━━━ Extracted records

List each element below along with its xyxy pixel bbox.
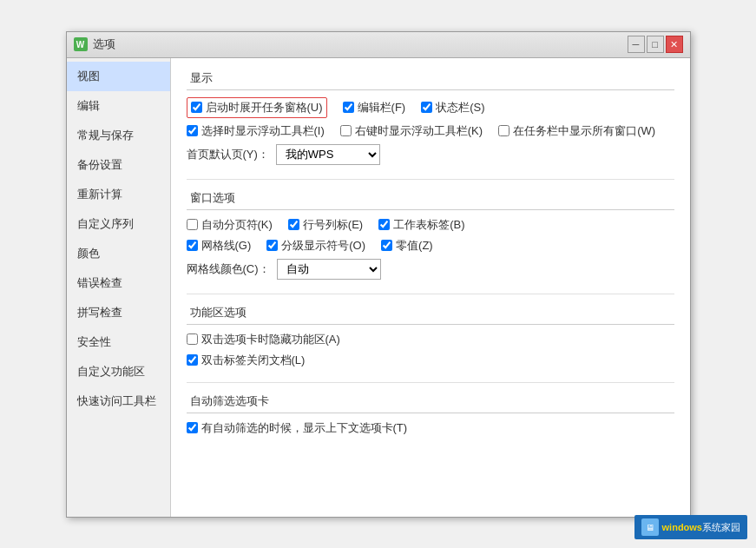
close-doc-checkbox[interactable]: 双击标签关闭文档(L)	[187, 353, 306, 368]
gridlines-checkbox[interactable]: 网格线(G)	[187, 238, 252, 254]
show-context-tab-label: 有自动筛选的时候，显示上下文选项卡(T)	[201, 420, 408, 436]
gridline-color-select[interactable]: 自动 黑色 白色	[277, 259, 381, 280]
edit-bar-label: 编辑栏(F)	[358, 100, 406, 116]
watermark-highlight: windows	[662, 522, 702, 532]
window-checkboxes-row2: 网格线(G) 分级显示符号(O) 零值(Z)	[187, 238, 674, 254]
row-col-label: 行号列标(E)	[303, 217, 363, 233]
right-click-toolbar-label: 右键时显示浮动工具栏(K)	[355, 123, 483, 139]
sidebar-item-recalc[interactable]: 重新计算	[67, 180, 170, 209]
separator-1	[187, 179, 674, 180]
autofilter-checkbox-row: 有自动筛选的时候，显示上下文选项卡(T)	[187, 420, 674, 436]
row-col-input[interactable]	[288, 219, 299, 230]
display-section: 显示 启动时展开任务窗格(U) 编辑栏(F) 状态栏(S)	[187, 70, 674, 165]
sheet-tabs-checkbox[interactable]: 工作表标签(B)	[378, 217, 464, 233]
main-panel: 显示 启动时展开任务窗格(U) 编辑栏(F) 状态栏(S)	[171, 58, 690, 517]
zero-values-label: 零值(Z)	[396, 238, 433, 254]
right-click-toolbar-checkbox[interactable]: 右键时显示浮动工具栏(K)	[340, 123, 483, 139]
title-bar: W 选项 ─ □ ✕	[67, 32, 690, 58]
window-checkboxes-row1: 自动分页符(K) 行号列标(E) 工作表标签(B)	[187, 217, 674, 233]
row-col-checkbox[interactable]: 行号列标(E)	[288, 217, 363, 233]
startup-taskpane-label: 启动时展开任务窗格(U)	[206, 100, 323, 116]
hide-ribbon-checkbox[interactable]: 双击选项卡时隐藏功能区(A)	[187, 332, 340, 347]
window-section: 窗口选项 自动分页符(K) 行号列标(E) 工作表标签(B)	[187, 190, 674, 280]
sidebar-item-color[interactable]: 颜色	[67, 239, 170, 268]
float-toolbar-checkbox[interactable]: 选择时显示浮动工具栏(I)	[187, 123, 325, 139]
outline-symbols-checkbox[interactable]: 分级显示符号(O)	[266, 238, 365, 254]
title-bar-left: W 选项	[74, 36, 115, 52]
sidebar-item-spell-check[interactable]: 拼写检查	[67, 298, 170, 327]
sheet-tabs-input[interactable]	[378, 219, 390, 230]
sidebar-item-error-check[interactable]: 错误检查	[67, 268, 170, 298]
float-toolbar-label: 选择时显示浮动工具栏(I)	[201, 123, 325, 139]
taskbar-windows-checkbox[interactable]: 在任务栏中显示所有窗口(W)	[498, 123, 655, 139]
hide-ribbon-input[interactable]	[187, 333, 198, 345]
gridline-color-label: 网格线颜色(C)：	[187, 261, 270, 277]
title-buttons: ─ □ ✕	[628, 36, 683, 53]
autofilter-section-title: 自动筛选选项卡	[187, 393, 674, 413]
app-icon: W	[74, 37, 88, 51]
right-click-toolbar-input[interactable]	[340, 125, 352, 136]
window-title: 选项	[93, 36, 115, 52]
outline-symbols-input[interactable]	[266, 240, 278, 251]
zero-values-input[interactable]	[381, 240, 392, 251]
options-window: W 选项 ─ □ ✕ 视图编辑常规与保存备份设置重新计算自定义序列颜色错误检查拼…	[66, 31, 691, 518]
window-section-title: 窗口选项	[187, 190, 674, 210]
outline-symbols-label: 分级显示符号(O)	[281, 238, 365, 254]
restore-button[interactable]: □	[647, 36, 664, 53]
edit-bar-checkbox[interactable]: 编辑栏(F)	[343, 100, 406, 116]
sidebar-item-custom-ribbon[interactable]: 自定义功能区	[67, 357, 170, 386]
status-bar-label: 状态栏(S)	[436, 100, 484, 116]
gridline-color-row: 网格线颜色(C)： 自动 黑色 白色	[187, 259, 674, 280]
startup-taskpane-checkbox[interactable]: 启动时展开任务窗格(U)	[187, 97, 327, 118]
display-checkboxes-row1: 启动时展开任务窗格(U) 编辑栏(F) 状态栏(S)	[187, 97, 674, 118]
sidebar-item-backup[interactable]: 备份设置	[67, 150, 170, 180]
separator-3	[187, 382, 674, 383]
float-toolbar-input[interactable]	[187, 125, 198, 136]
main-content: 视图编辑常规与保存备份设置重新计算自定义序列颜色错误检查拼写检查安全性自定义功能…	[67, 58, 690, 517]
taskbar-windows-input[interactable]	[498, 125, 509, 136]
edit-bar-input[interactable]	[343, 102, 354, 113]
status-bar-checkbox[interactable]: 状态栏(S)	[421, 100, 484, 116]
sidebar-item-general-save[interactable]: 常规与保存	[67, 121, 170, 150]
watermark-icon: 🖥	[641, 518, 659, 536]
gridlines-input[interactable]	[187, 240, 198, 251]
show-context-tab-checkbox[interactable]: 有自动筛选的时候，显示上下文选项卡(T)	[187, 420, 408, 436]
close-doc-label: 双击标签关闭文档(L)	[201, 353, 306, 368]
taskbar-windows-label: 在任务栏中显示所有窗口(W)	[513, 123, 655, 139]
startup-taskpane-input[interactable]	[191, 102, 202, 113]
homepage-label: 首页默认页(Y)：	[187, 147, 269, 162]
close-doc-input[interactable]	[187, 354, 198, 366]
sidebar-item-edit[interactable]: 编辑	[67, 91, 170, 121]
homepage-select[interactable]: 我的WPS 空白页 模板中心	[276, 144, 380, 165]
sheet-tabs-label: 工作表标签(B)	[393, 217, 464, 233]
close-button[interactable]: ✕	[666, 36, 683, 53]
ribbon-checkbox-row2: 双击标签关闭文档(L)	[187, 353, 674, 368]
gridlines-label: 网格线(G)	[201, 238, 252, 254]
sidebar-item-custom-seq[interactable]: 自定义序列	[67, 209, 170, 239]
auto-page-label: 自动分页符(K)	[201, 217, 273, 233]
ribbon-section: 功能区选项 双击选项卡时隐藏功能区(A) 双击标签关闭文档(L)	[187, 305, 674, 368]
show-context-tab-input[interactable]	[187, 422, 198, 433]
auto-page-input[interactable]	[187, 219, 198, 230]
display-checkboxes-row2: 选择时显示浮动工具栏(I) 右键时显示浮动工具栏(K) 在任务栏中显示所有窗口(…	[187, 123, 674, 139]
watermark-text: windows系统家园	[662, 521, 740, 534]
sidebar-item-quick-toolbar[interactable]: 快速访问工具栏	[67, 386, 170, 416]
ribbon-checkbox-row1: 双击选项卡时隐藏功能区(A)	[187, 332, 674, 347]
status-bar-input[interactable]	[421, 102, 432, 113]
sidebar-item-view[interactable]: 视图	[67, 62, 170, 91]
autofilter-section: 自动筛选选项卡 有自动筛选的时候，显示上下文选项卡(T)	[187, 393, 674, 436]
display-section-title: 显示	[187, 70, 674, 90]
watermark: 🖥 windows系统家园	[634, 515, 747, 539]
homepage-row: 首页默认页(Y)： 我的WPS 空白页 模板中心	[187, 144, 674, 165]
separator-2	[187, 294, 674, 294]
zero-values-checkbox[interactable]: 零值(Z)	[381, 238, 433, 254]
sidebar: 视图编辑常规与保存备份设置重新计算自定义序列颜色错误检查拼写检查安全性自定义功能…	[67, 58, 171, 517]
minimize-button[interactable]: ─	[628, 36, 645, 53]
hide-ribbon-label: 双击选项卡时隐藏功能区(A)	[201, 332, 340, 347]
ribbon-section-title: 功能区选项	[187, 305, 674, 325]
sidebar-item-security[interactable]: 安全性	[67, 327, 170, 357]
auto-page-checkbox[interactable]: 自动分页符(K)	[187, 217, 273, 233]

━━━━━━

_What to produce_. For each line in the data that holds the word "sheet", copy the line.

_Expected answer_.
sheet-tabs-checkbox[interactable]: 工作表标签(B)	[378, 217, 464, 233]
sheet-tabs-input[interactable]	[378, 219, 390, 230]
sheet-tabs-label: 工作表标签(B)	[393, 217, 464, 233]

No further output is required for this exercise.